Antony Blinken devra convaincre à la fois Israël et les alliés arabes de Washington, dont il doit rencontrer les ministres des Affaires étrangères lors d’un sommet organisé samedi par le Département d’État à Amman, la capitale jordanienne, ont expliqué un haut diplomate arabe et un responsable américain, le tout sous couvert d’anonymat.

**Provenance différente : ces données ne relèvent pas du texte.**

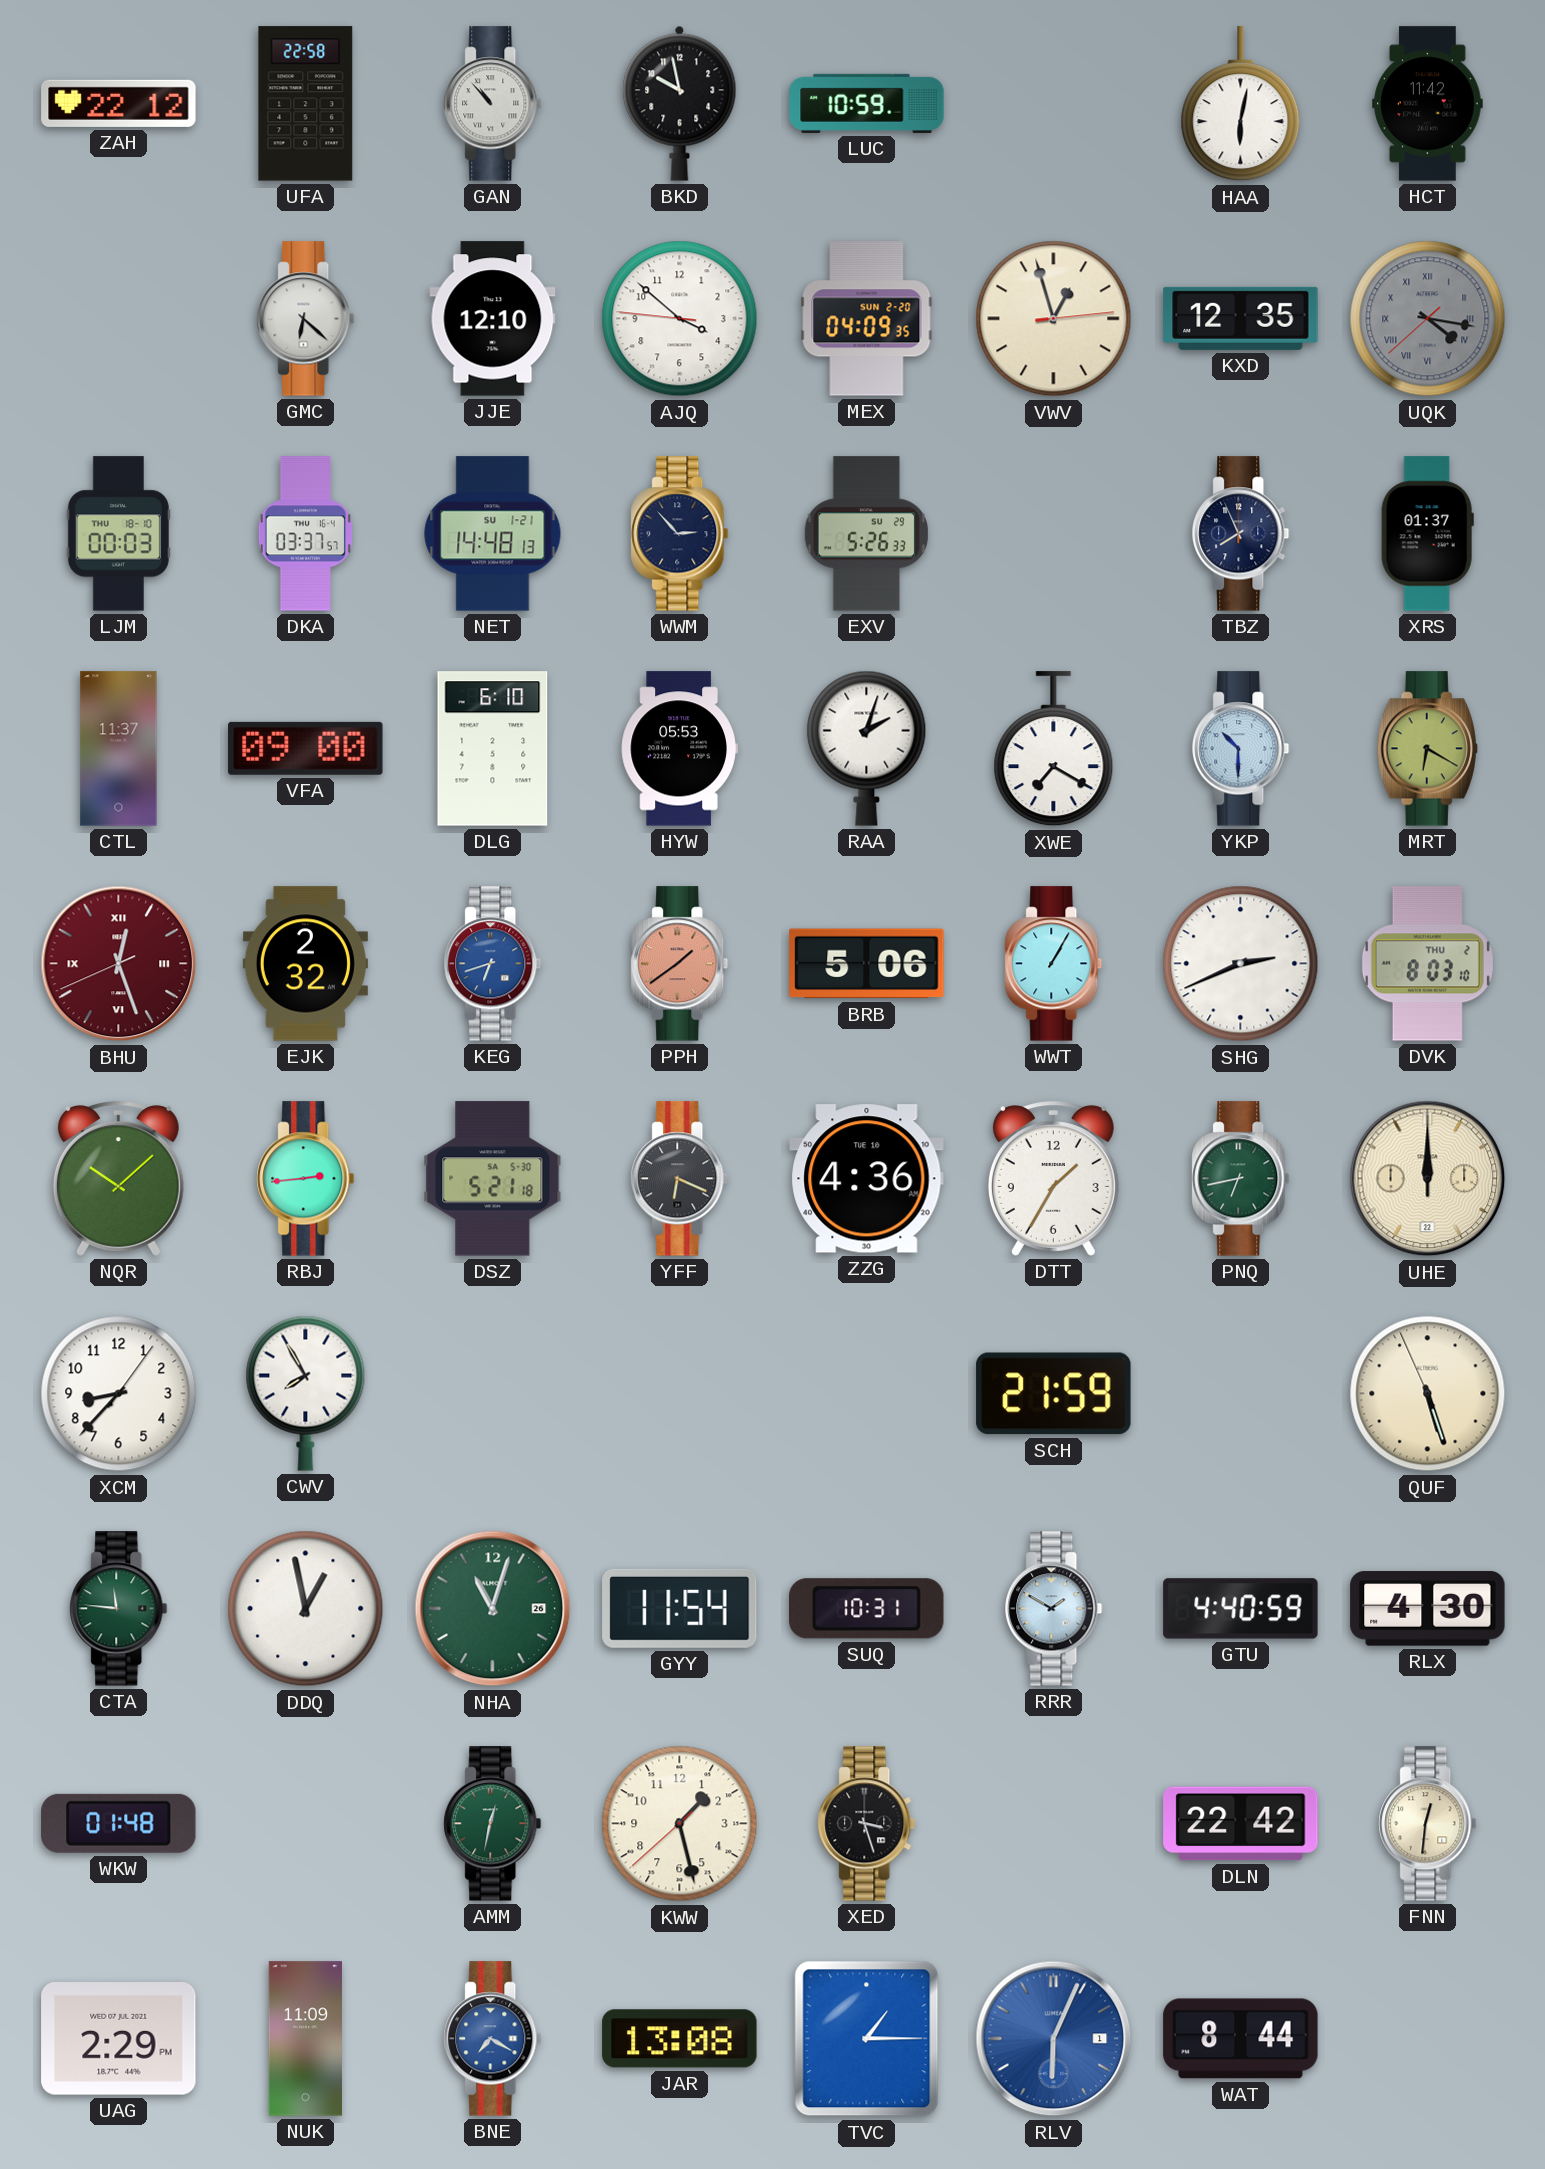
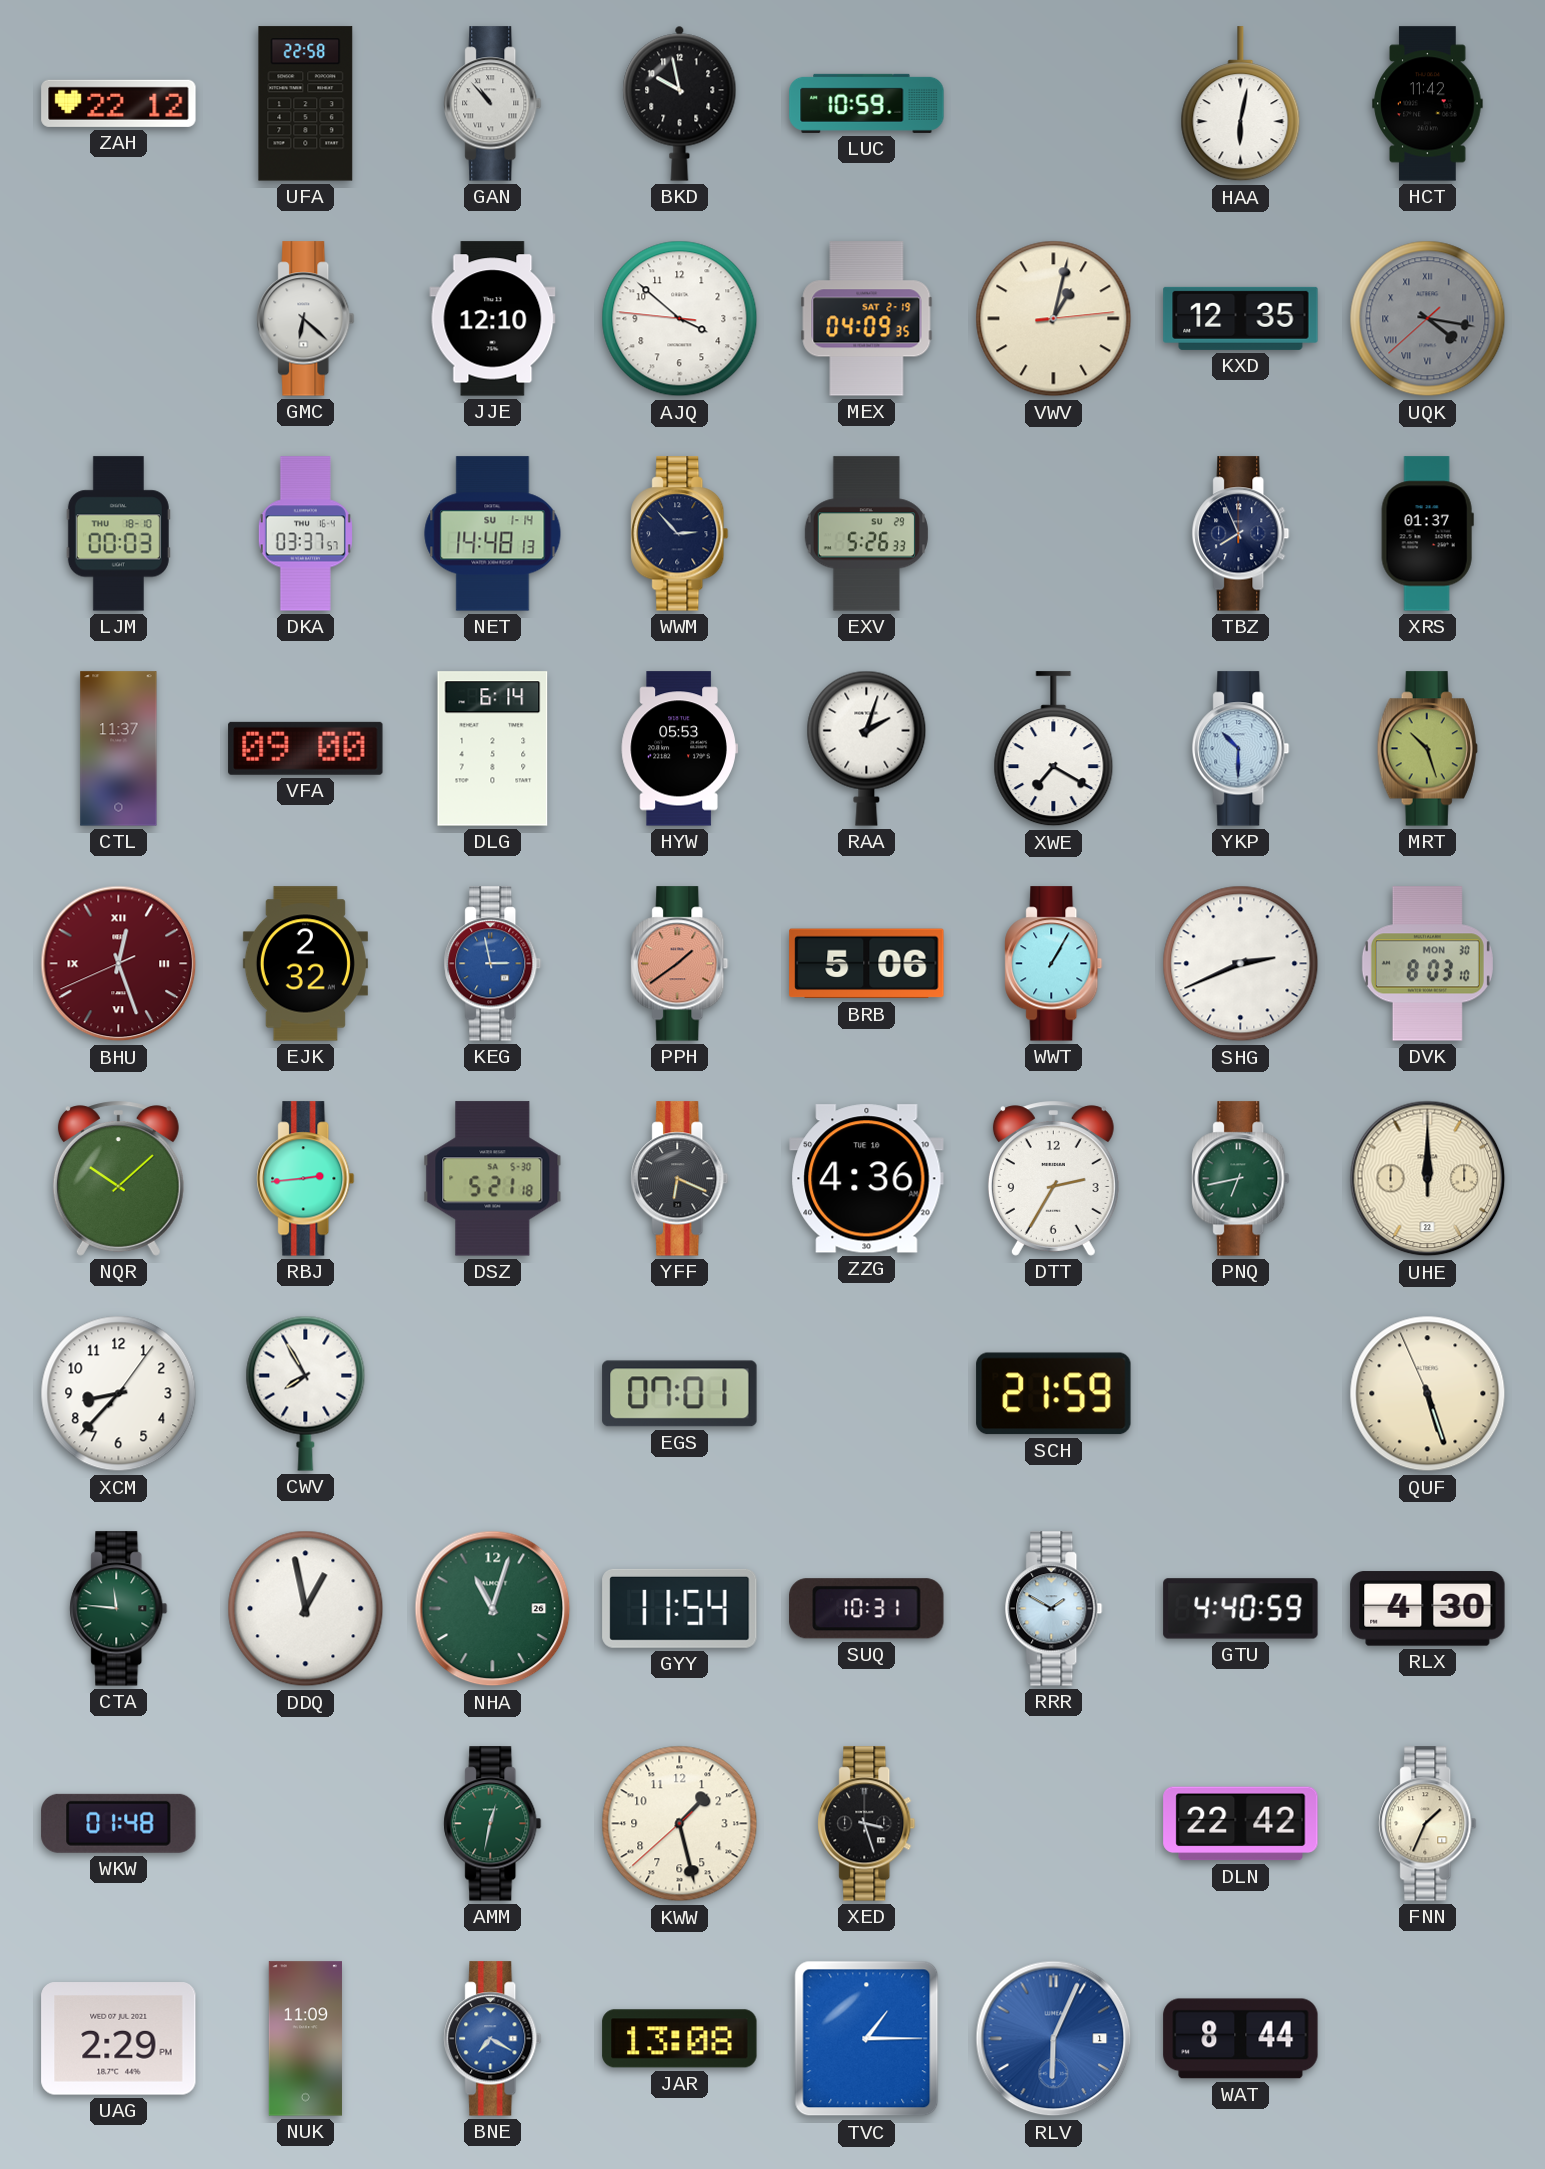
MEX date: SUN 2-20 -> SAT 2-19
VWV: 12:57 -> 1:02
NET date: SU 1-21 -> SU 1-14
DLG: 6:10 -> 6:14
MRT: 6:20 -> 10:27
KEG: 6:42 -> 2:58
DVK date: THU 2 -> MON 30
DTT: 1:35 -> 2:35
EGS: none -> 07:01
FNN: 12:31 -> 1:34
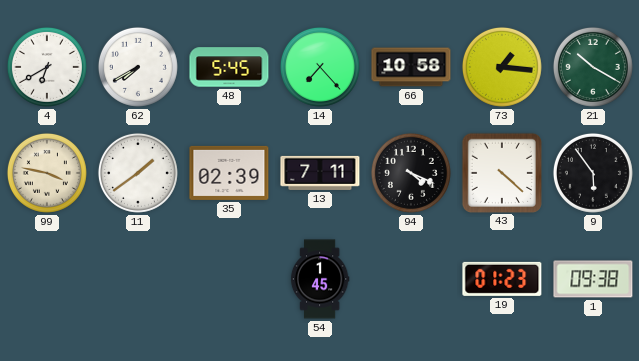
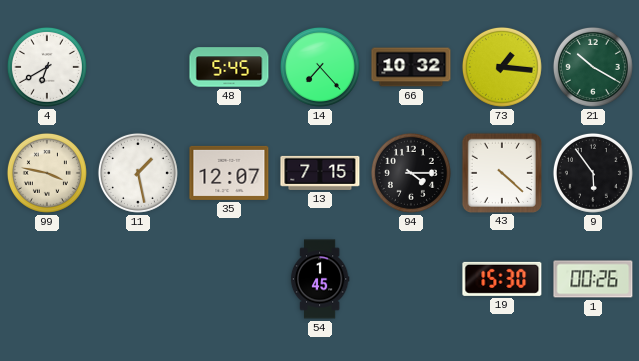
62: 7:40 -> none
66: 10:58 -> 10:32
11: 1:39 -> 1:28
35: 02:39 -> 12:07
13: 7:11 -> 7:15
94: 4:19 -> 4:15
19: 01:23 -> 15:30
1: 09:38 -> 00:26
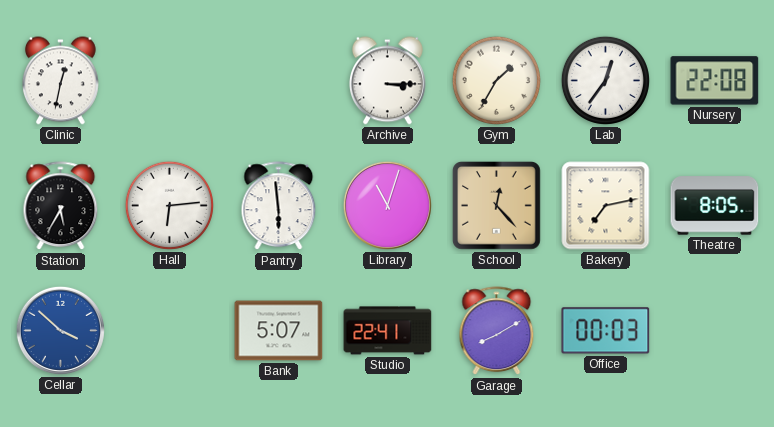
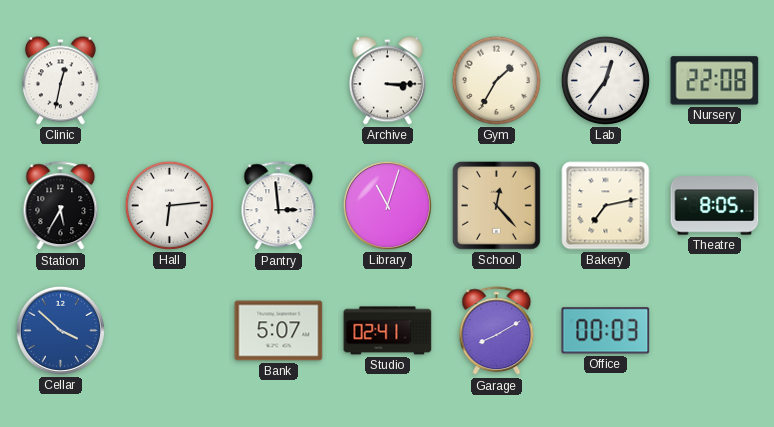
Pantry: 5:59 -> 2:59
Studio: 22:41 -> 02:41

L’administration Biden souhaite des pauses humanitaires « temporaires et localisées » pour permettre l’acheminement de davantage d’aide dans la bande de Gaza et évacuer en toute sécurité les civils, a ajouté un deuxième responsable américain, précisant qu’elles pourraient en outre donner au Hamas l’occasion d’y voir plus clair s’agissant des quelque 240 otages qu’il a kidnappés à Gaza lors de son attaque, le 7 octobre dernier, au cours de laquelle des terroristes ont massacré 1 400 personnes en territoire israélien, pour l’essentiel des civils massacrés avec une brutalité inouïe.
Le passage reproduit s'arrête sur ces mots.